== REQUIRED WORK ==
Copy out exactly the lines spanning the line with "проникновения воды Maeser." to the line with "rap.de - wir", inclusive, from the data underneath, with no pictures.

Page-level text extractions
________________
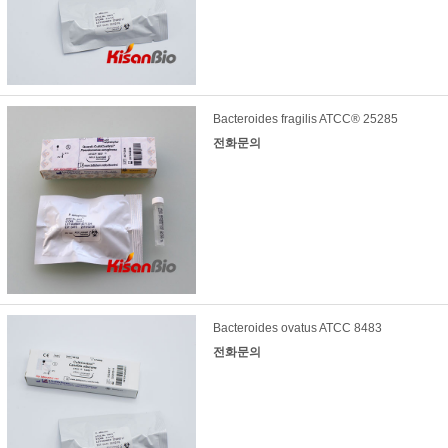
Bacteroides fragilis ATCC® 25285
전화문의
Bacteroides ovatus ATCC 8483
전화문의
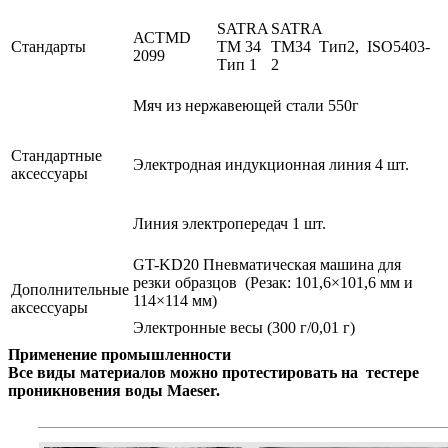
SATRA
SATRA
АСТМD
Стандарты
ТМ 34
TM34 Тип2, ISO5403-
2099
Тип 1
2
Мяч из нержавеющей стали 550г
Стандартные
Электродная индукционная линия 4 шт.
аксессуары
Линия электропередач 1 шт.
GT-KD20 Пневматическая машина для
резки образцов (Резак: 101,6×101,6 мм и
Дополнительные
114×114 мм)
аксессуары
Электронные весы (300 г/0,01 г)
Применение промышленности
Все виды материалов можно протестировать на
тестере
проникновения воды Maeser.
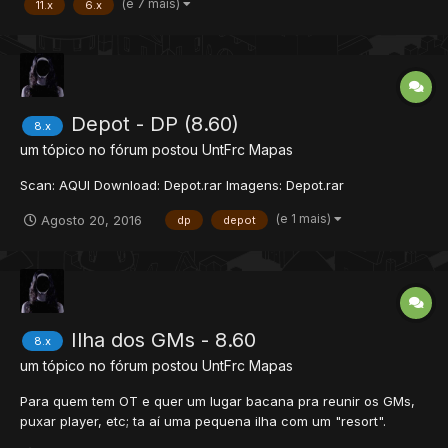
(e 7 mais)
11.x
6.x
nós, cada Client foi ba...
Depot - DP (8.60)
8.x
um tópico no fórum postou
UntFrc
Mapas
Scan: AQUI Download: Depot.rar Imagens: Depot.rar
(e 1 mais)
Agosto 20, 2016
dp
depot
Ilha dos GMs - 8.60
8.x
um tópico no fórum postou
UntFrc
Mapas
Para quem tem OT e quer um lugar bacana pra reunir os GMs,
puxar player, etc; ta aí uma pequena ilha com um "resort".
Download: AQUI Scan: AQUI Imagens:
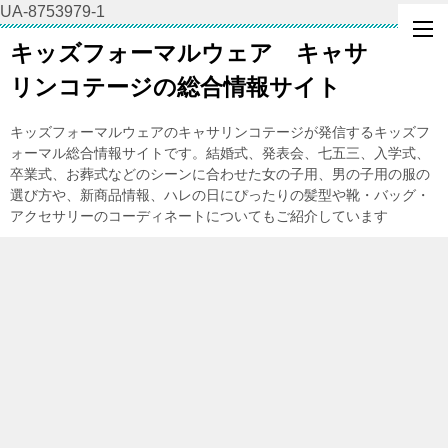
UA-8753979-1
キッズフォーマルウェア キャサ
リンコテージの総合情報サイト
キッズフォーマルウェアのキャサリンコテージが発信するキッズフ
ォーマル総合情報サイトです。結婚式、発表会、七五三、入学式、
卒業式、お葬式などのシーンに合わせた女の子用、男の子用の服の
選び方や、新商品情報、ハレの日にぴったりの髪型や靴・バッグ・
アクセサリーのコーディネートについてもご紹介しています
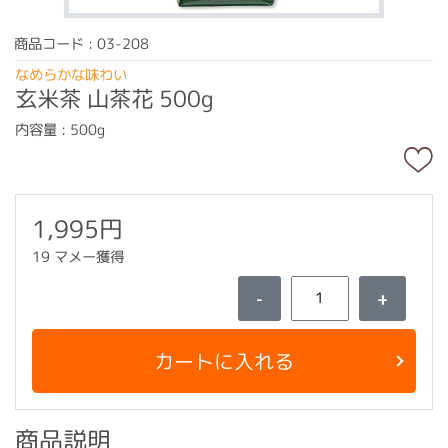
商品コード : 03-208
なめらかな味わい
玄米茶 山茶花 500g
内容量 : 500g
1,995円
19 マメー獲得
-
+
カートに入れる
商品説明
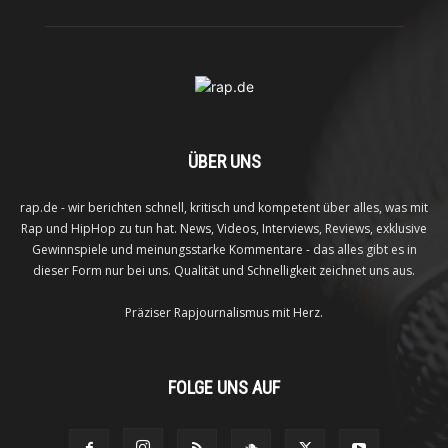
ÜBER UNS
rap.de - wir berichten schnell, kritisch und kompetent über alles, was mit
Rap und HipHop zu tun hat. News, Videos, Interviews, Reviews, exklusive
Gewinnspiele und meinungsstarke Kommentare - das alles gibt es in
dieser Form nur bei uns. Qualität und Schnelligkeit zeichnet uns aus.
Präziser Rapjournalismus mit Herz.
FOLGE UNS AUF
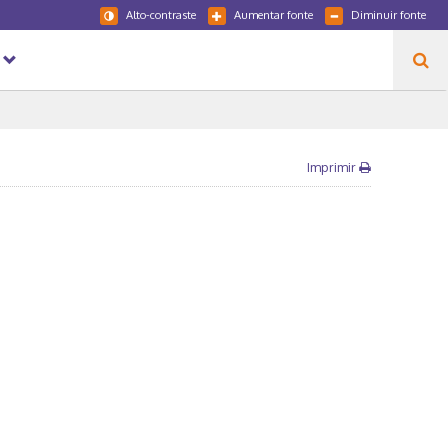
Alto-contraste
Aumentar fonte
Diminuir fonte
Imprimir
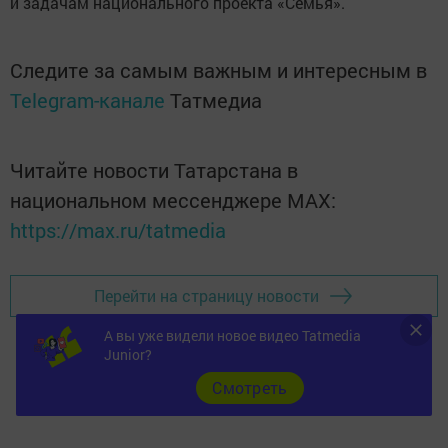
и задачам национального проекта «Семья».
Следите за самым важным и интересным в
Telegram-канале
Татмедиа
Читайте новости Татарстана в
национальном мессенджере MАХ:
https://max.ru/tatmedia
Перейти на страницу новости
А вы уже видели новое видео Tatmedia
Junior?
Cмотреть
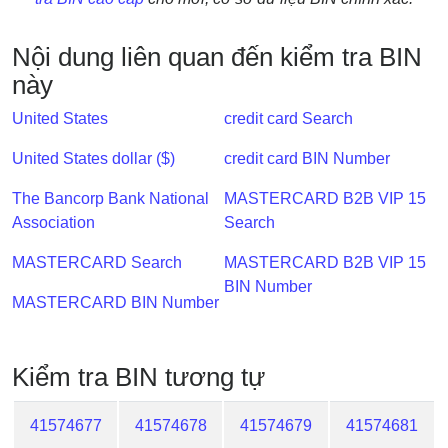
IP
BIN
Nội dung liên quan đến kiểm tra BIN
Checker
này
/
Validator
United States
credit card Search
United States dollar ($)
credit card BIN Number
The Bancorp Bank National
MASTERCARD B2B VIP 15
Association
Search
MASTERCARD Search
MASTERCARD B2B VIP 15
BIN Number
MASTERCARD BIN Number
Kiểm tra BIN tương tự
41574677
41574678
41574679
41574681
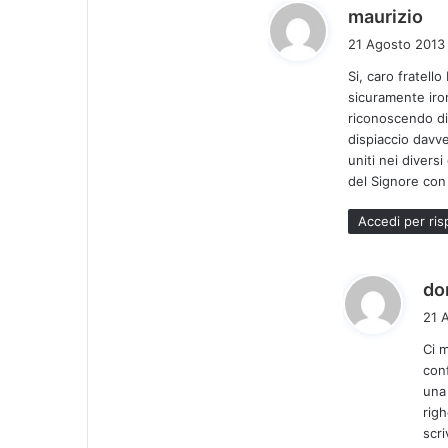
h
maurizio
a
21 Agosto 2013 
d
Si, caro fratell
e
sicuramente iro
t
riconoscendo di
t
dispiaccio davve
o
uniti nei divers
:
del Signore con
Accedi per ri
do
21 
Ci m
con
una 
righ
scr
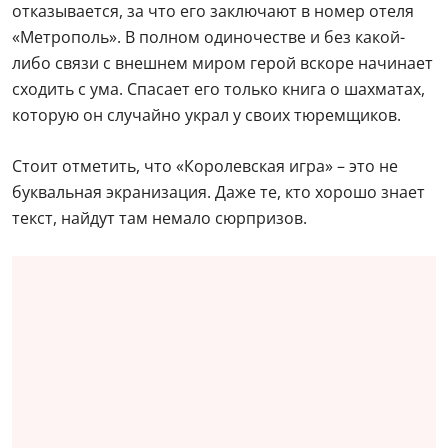
отказывается, за что его заключают в номер отеля
«Метрополь». В полном одиночестве и без какой-
либо связи с внешнем миром герой вскоре начинает
сходить с ума. Спасает его только книга о шахматах,
которую он случайно украл у своих тюремщиков.
Стоит отметить, что «Королевская игра» – это не
буквальная экранизация. Даже те, кто хорошо знает
текст, найдут там немало сюрпризов.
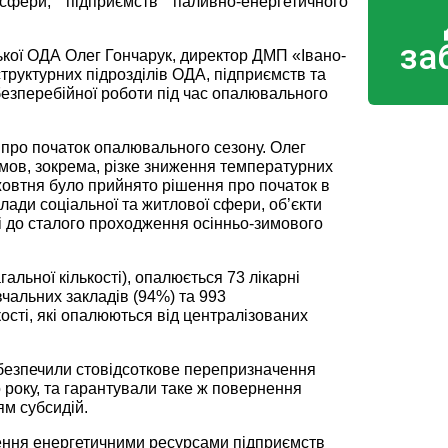
сфери, підприємств паливно-енергетичного
за
ської ОДА Олег Гончарук, директор ДМП «Івано-
руктурних підрозділів ОДА, підприємств та
безперебійної роботи під час опалювального
 про початок опалювального сезону. Олег
мов, зокрема, різке зниження температурних
жовтня було прийнято рішення про початок в
лади соціальної та житлової сфери, об’єкти
і до сталого проходження осінньо-зимового
альної кількості), опалюється 73 лікарні
чальних закладів (94%) та 993
кості, які опалюються від централізованих
безпечили стовідсоткове перепризначення
 року, та гарантували таке ж повернення
ям субсидій.
ення енергетичними ресурсами підприємств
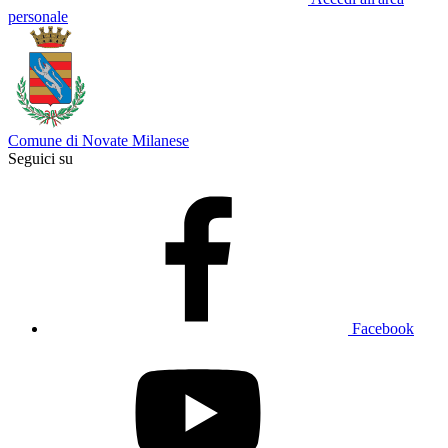
personale
Comune di Novate Milanese
Seguici su
Facebook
________________
== TASK ANSWER ==
проникновения воды Maeser.
(e 7 mais)
11.x
6.x
nós, cada Client foi ba...
Depot - DP (8.60)
8.x
um tópico no fórum postou
UntFrc
Mapas
Scan: AQUI Download: Depot.rar Imagens: Depot.rar
(e 1 mais)
Agosto 20, 2016
dp
depot
Ilha dos GMs - 8.60
8.x
um tópico no fórum postou
UntFrc
Mapas
Para quem tem OT e quer um lugar bacana pra reunir os GMs,
puxar player, etc; ta aí uma pequena ilha com um "resort".
Download: AQUI Scan: AQUI Imagens:
UA-8753979-1
キッズフォーマルウェア キャサ
リンコテージの総合情報サイト
キッズフォーマルウェアのキャサリンコテージが発信するキッズフ
ォーマル総合情報サイトです。結婚式、発表会、七五三、入学式、
卒業式、お葬式などのシーンに合わせた女の子用、男の子用の服の
選び方や、新商品情報、ハレの日にぴったりの髪型や靴・バッグ・
アクセサリーのコーディネートについてもご紹介しています
商品コード : 03-208
なめらかな味わい
玄米茶 山茶花 500g
内容量 : 500g
1,995円
19 マメー獲得
-
+
カートに入れる
商品説明
ÜBER UNS
rap.de - wir berichten schnell, kritisch und kompetent über alles, was mit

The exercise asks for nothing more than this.